You are viewing a plain text version of this content. The canonical link for it is here.
Posted to dev@directory.apache.org by "Alan D. Cabrera" <ad...@toolazydogs.com> on 2005/02/04 16:41:20 UTC
DnNormalizer
Why does it reparse the string when it's normalizing?
Regards,
Alan
Re: DnNormalizer
Posted by Alex Karasulu <ao...@bellsouth.net>.
Emmanuel Lecharny wrote:
>I may have missed something, so the following should only be taken for
>no more than my own perception of the problem :
>
>I think that we should consider two cases :
>- values that are sent through PDU
>- values that are sent through files (ldif)
>
>The first case does not need normalization : it's already done while
>decoding the PDU
>
>
When conducting a search an LDAP server must evaluate a filter
expression composed of assertion value pairs. Filters like
(& (locale= SanTA BaRBara) (OU=Human Resources ) )
need to be evaluated. Regardless of the space or character case
varience in the values provided for these assertions ( based on case
insensitive attributes) the result set should be the same. Backends
usually build indices to rapidly lookup entries within the system that
match these assertions. Beyond these there are system indices as well.

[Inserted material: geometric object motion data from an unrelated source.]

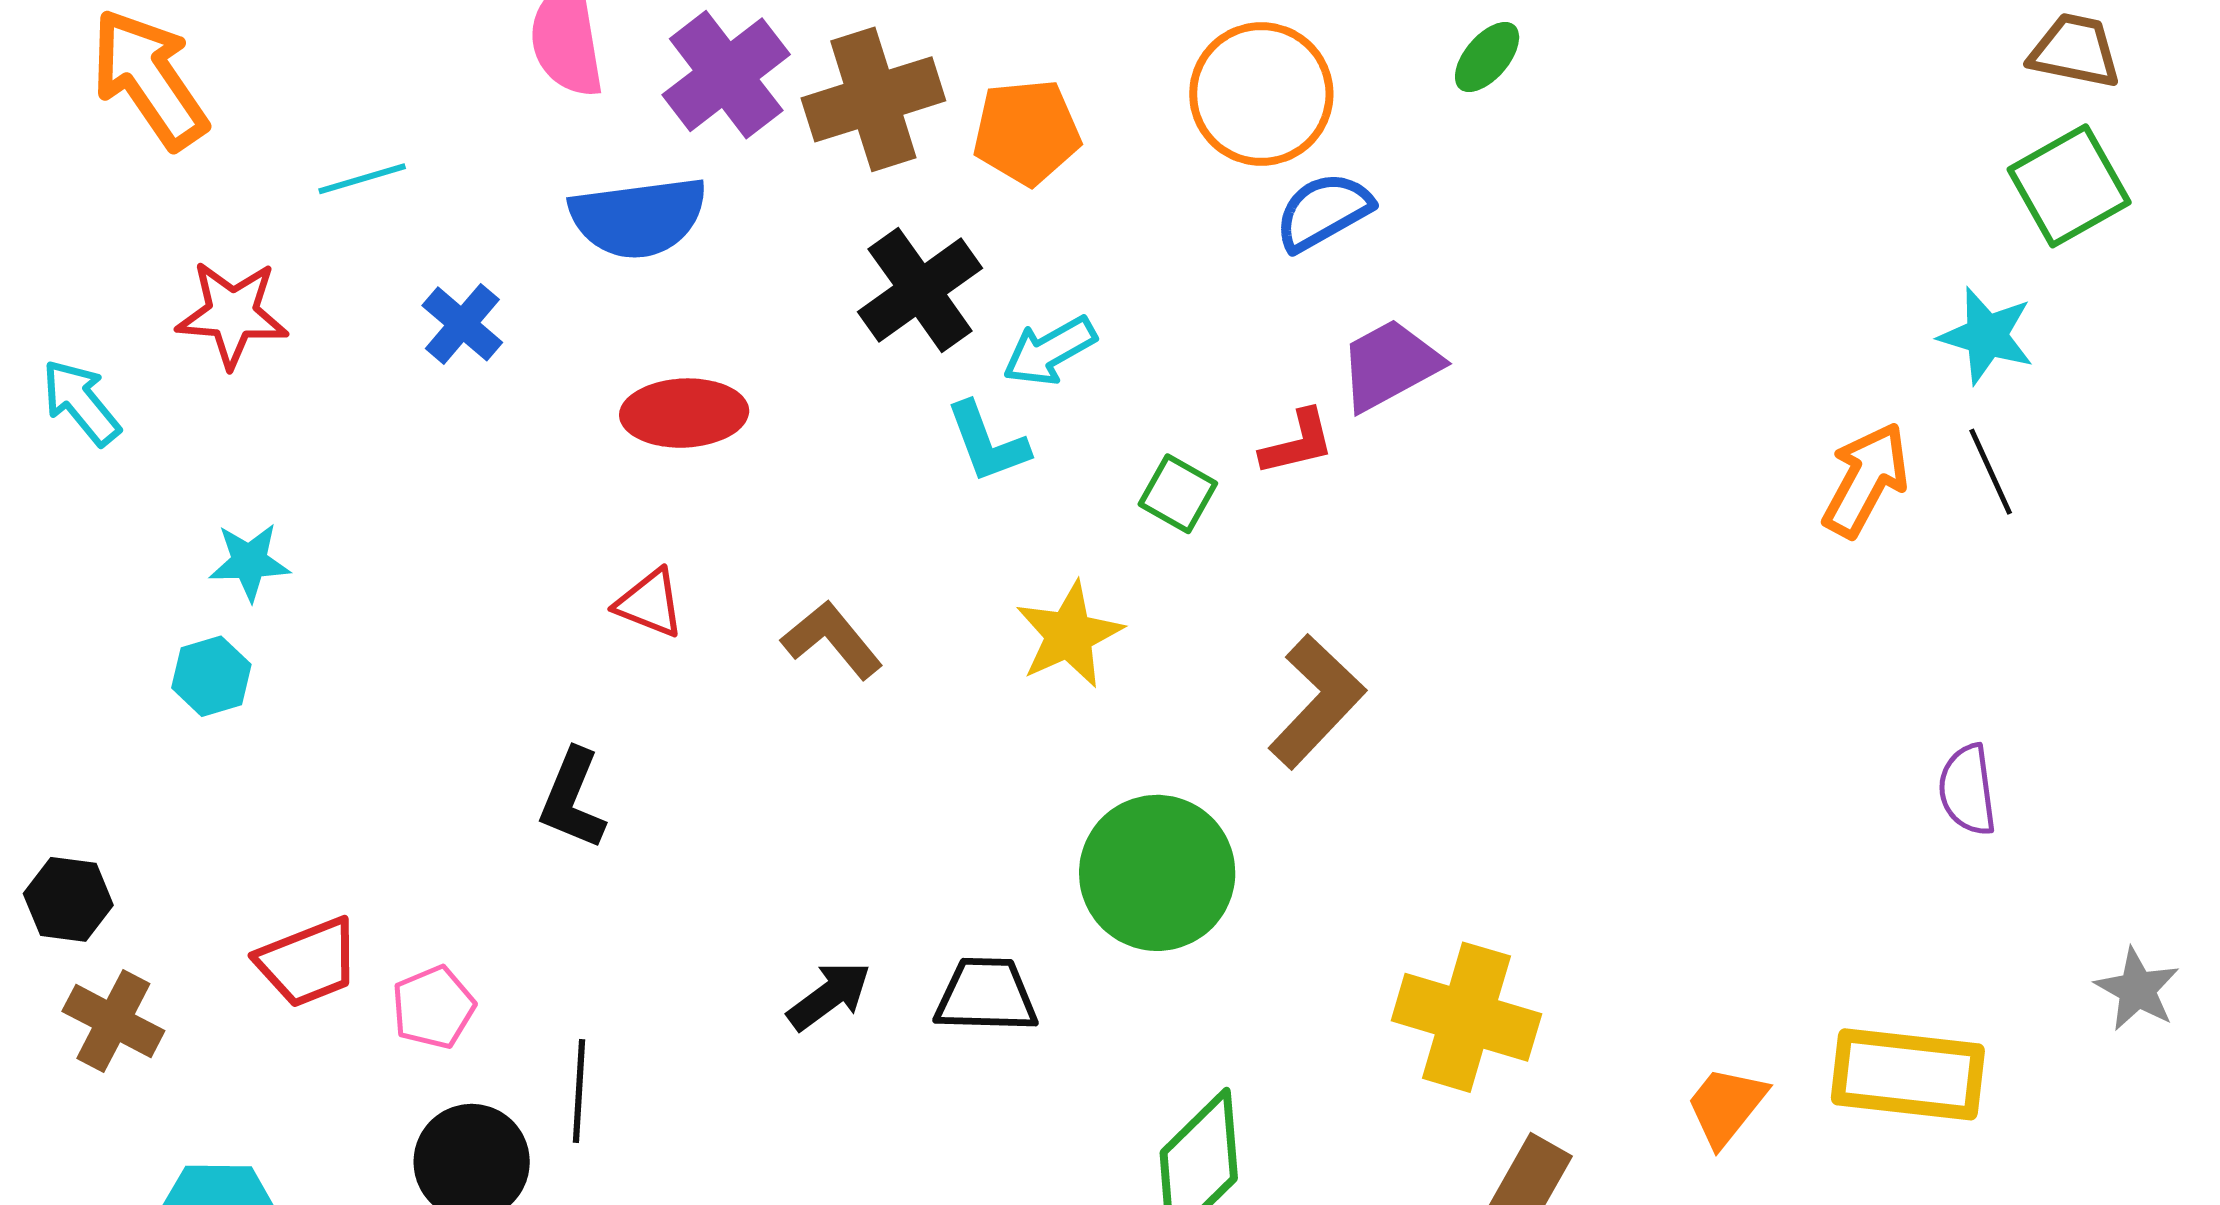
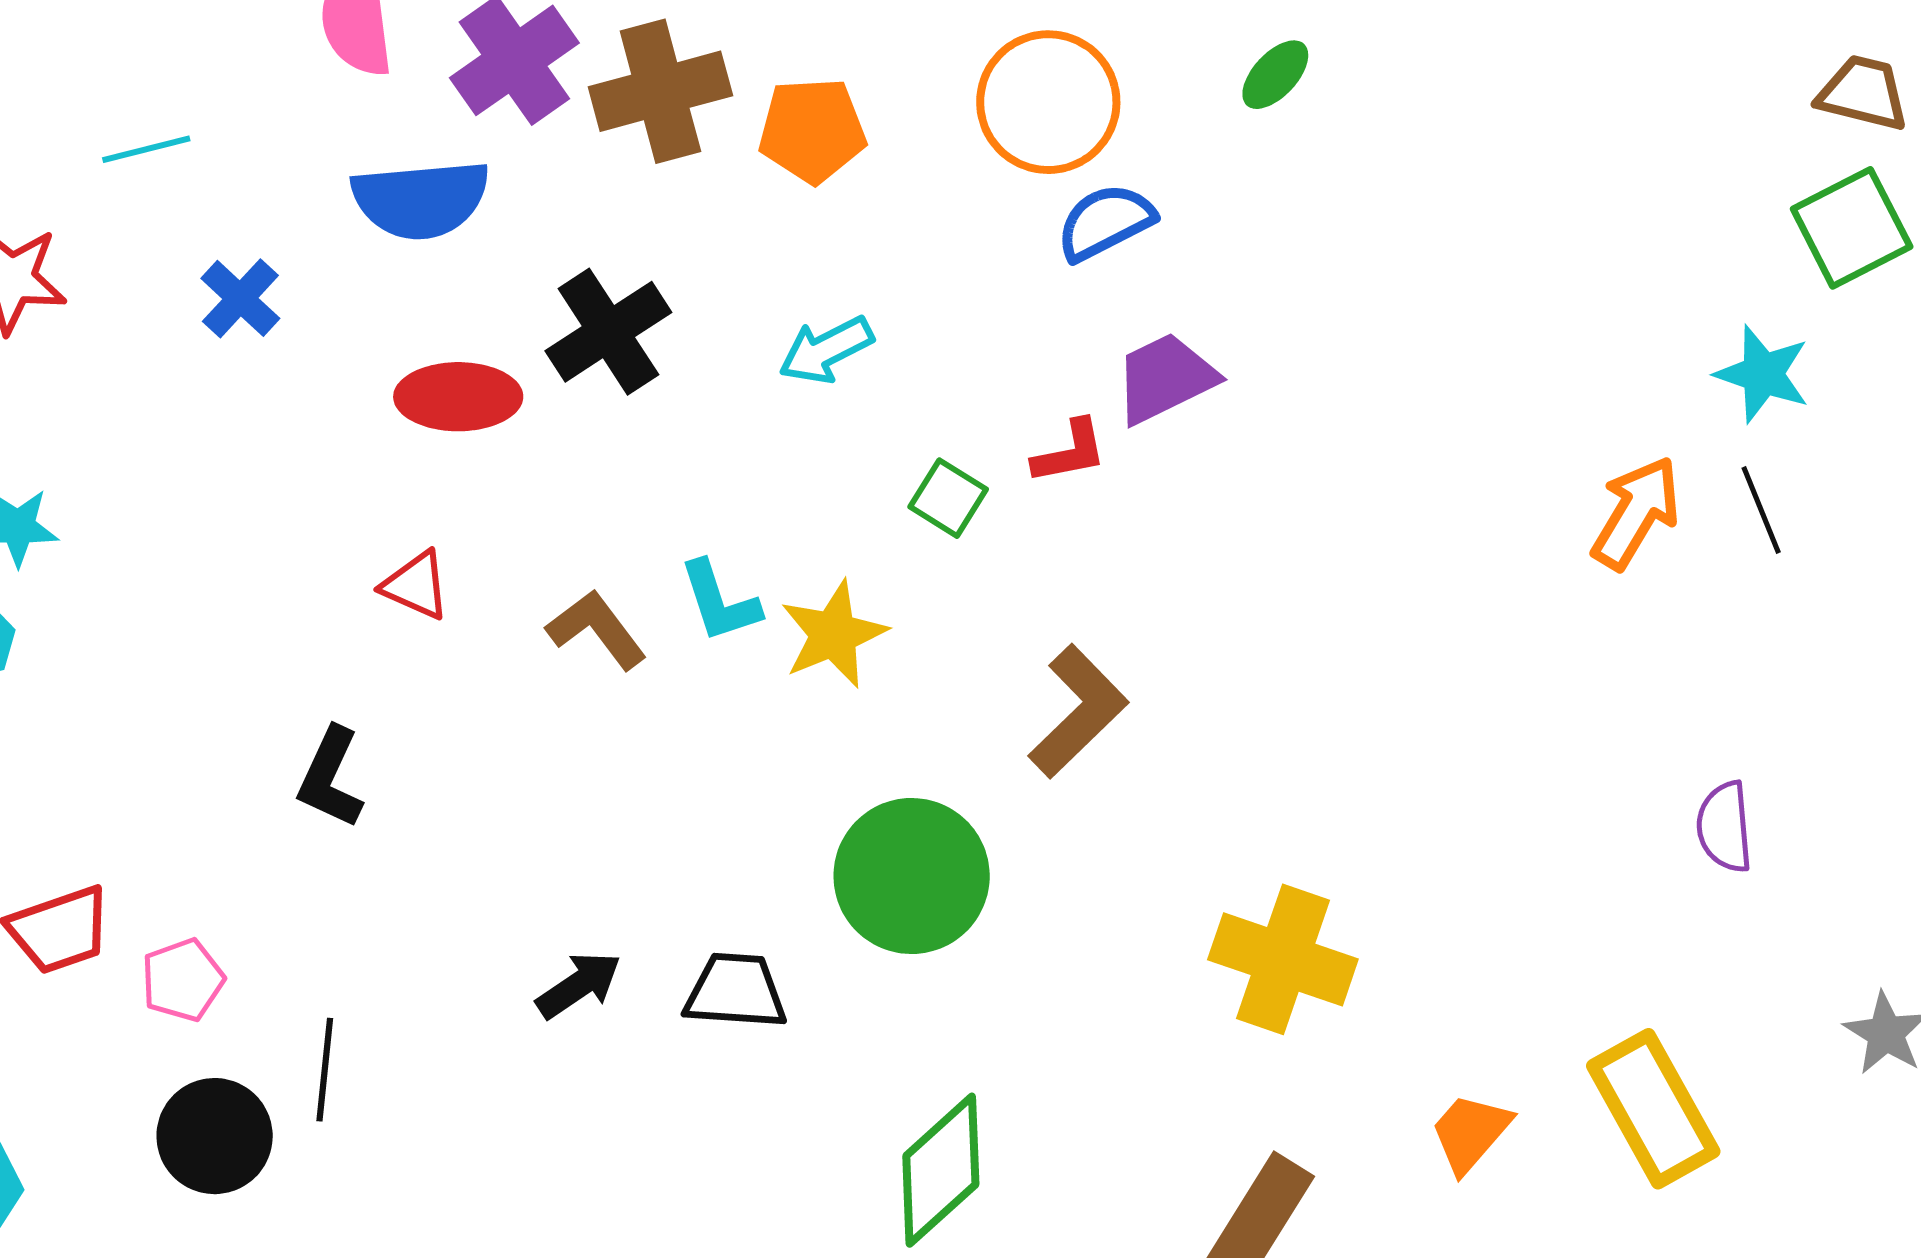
black cross: (920, 290) -> (608, 332), moved
cyan L-shape: (987, 442) -> (720, 601), moved
yellow cross: (1466, 1017) -> (1283, 959), moved
yellow rectangle: (1908, 1074) -> (1653, 1109), turned 52

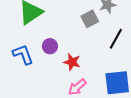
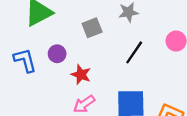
gray square: (90, 19) -> (92, 28), moved

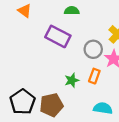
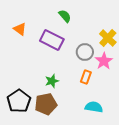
orange triangle: (25, 11) -> (20, 29), moved
green semicircle: (72, 11) -> (65, 16), turned 48
green star: (72, 80) -> (52, 81), moved

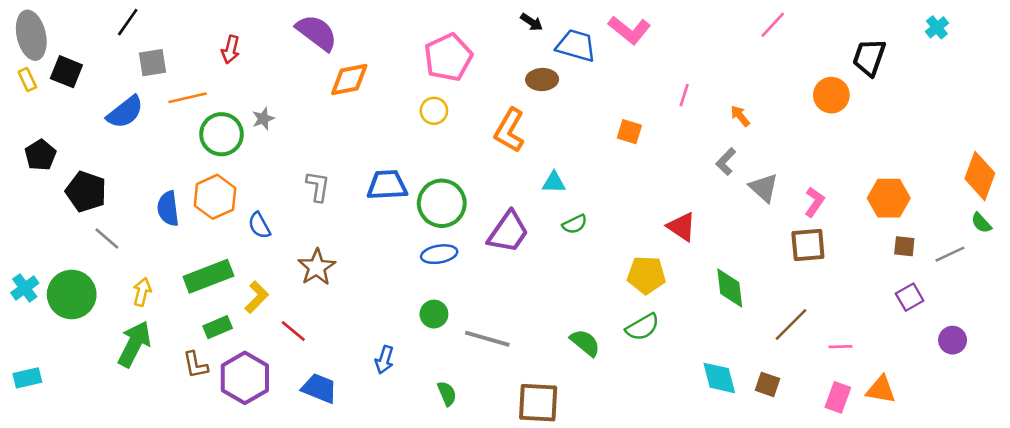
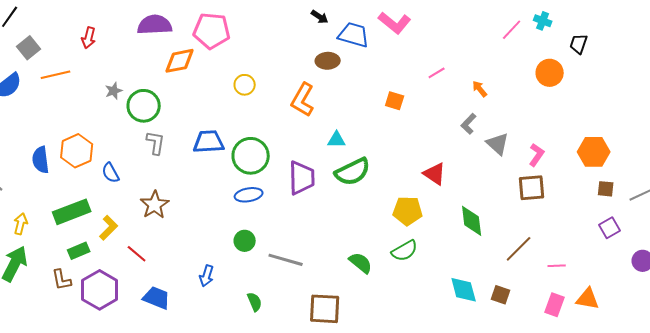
pink line: (773, 25) -> (512, 30), moved
cyan cross: (937, 27) -> (543, 21), moved, turned -30
purple semicircle: (317, 33) -> (155, 25), turned -40
pink pentagon: (448, 57) -> (212, 31), moved, turned 30
black trapezoid: (869, 57) -> (579, 44), size x0.7
gray square: (152, 63) -> (29, 48), turned -30
pink line: (684, 95) -> (437, 73), turned 42
green circle: (222, 134) -> (144, 106), moved
green semicircle: (575, 224) -> (353, 172), size x1.8
purple trapezoid: (508, 232) -> (302, 178), turned -36

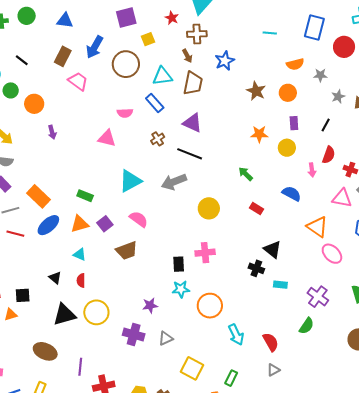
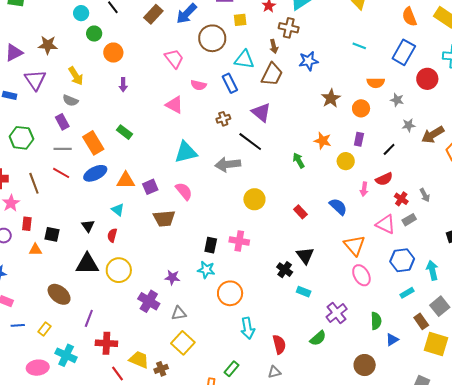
pink trapezoid: (78, 81) -> (174, 59), moved
red semicircle: (329, 155) -> (384, 179), turned 30
green arrow: (246, 174) -> (299, 160), moved
green rectangle: (85, 196) -> (125, 132), moved
yellow square: (192, 368) -> (183, 343), moved

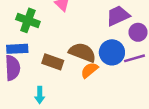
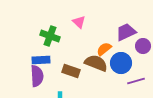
purple line: (134, 58) -> (136, 81), moved
orange semicircle: (89, 70) -> (104, 49), moved

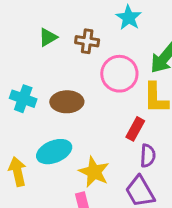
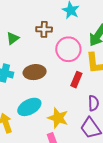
green triangle: (48, 37) -> (13, 38), moved
red rectangle: (135, 129) -> (76, 80), moved

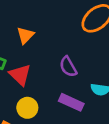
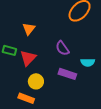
red triangle: (20, 75) -> (28, 58), turned 36

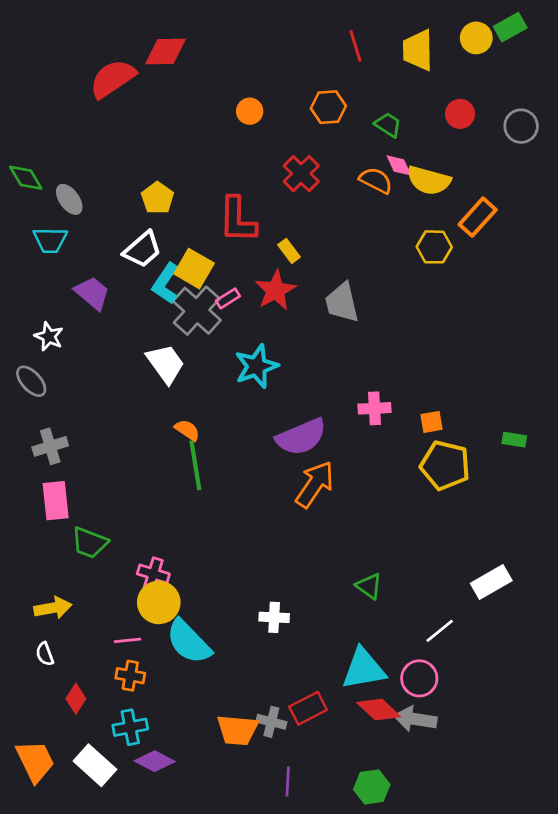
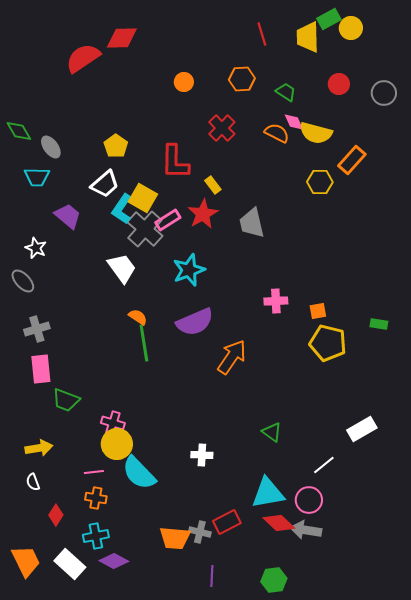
green rectangle: (510, 27) -> (329, 19), moved
pink rectangle: (228, 298) -> (168, 220), size x1.4
purple semicircle: (301, 437) -> (195, 322), moved

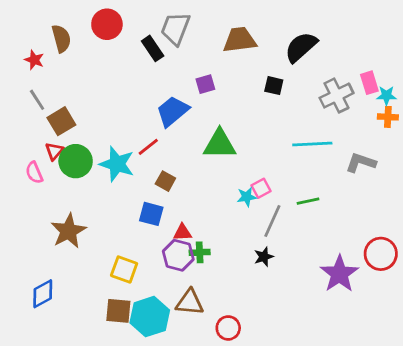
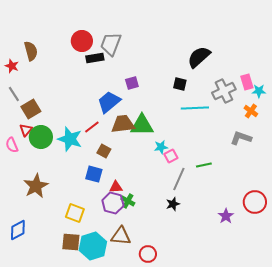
red circle: (107, 24) -> (82, 41), moved
brown trapezoid: (240, 40) -> (123, 124), moved
black rectangle: (153, 48) -> (95, 58), turned -66
orange cross: (388, 117) -> (251, 111), moved, turned 32
cyan line: (312, 144) -> (195, 108), moved
cyan star: (247, 197) -> (161, 147), moved
green cross: (200, 252) -> (128, 201), turned 32
purple star: (339, 274) -> (226, 216), size x0.6

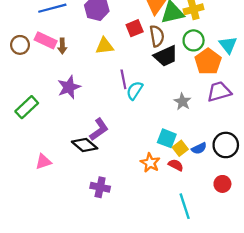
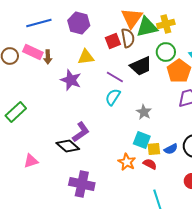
brown semicircle: (157, 36) -> (128, 38), moved
purple line: (123, 79) -> (115, 77), moved, turned -48
purple star: (69, 87) -> (71, 80), moved, turned -30
gray star: (182, 102) -> (144, 112), moved
yellow square: (180, 148) -> (154, 149), turned 32
purple cross: (100, 187) -> (82, 184), size x1.4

When a directory entry is added any attributes of the entry
corresponding to indexed attributes are normalized based on the schema
associated with the attribute. So an attribute that is case sensitive
like a UNIX file name will not have its case normalized. Whereas local
and ou values will be case normalized. So ApacheDS pays the tax of
normalization when performing write based operations like add,
modify(dn), and delete. This keeps searches fast and after all LDAP is a
read optimized store.
Now for DN's we need to normalize them in a similar fashion and keep
both the user provided DN as is when the entry was added and the
normalized DN which is added to a system index for entry addressing.
This way when scanning the normalized DN index we do not need to
normalize values of existing entries only the arriving DN within a PDU.
>For ldif files, that quite different. Spacing should never be a problem.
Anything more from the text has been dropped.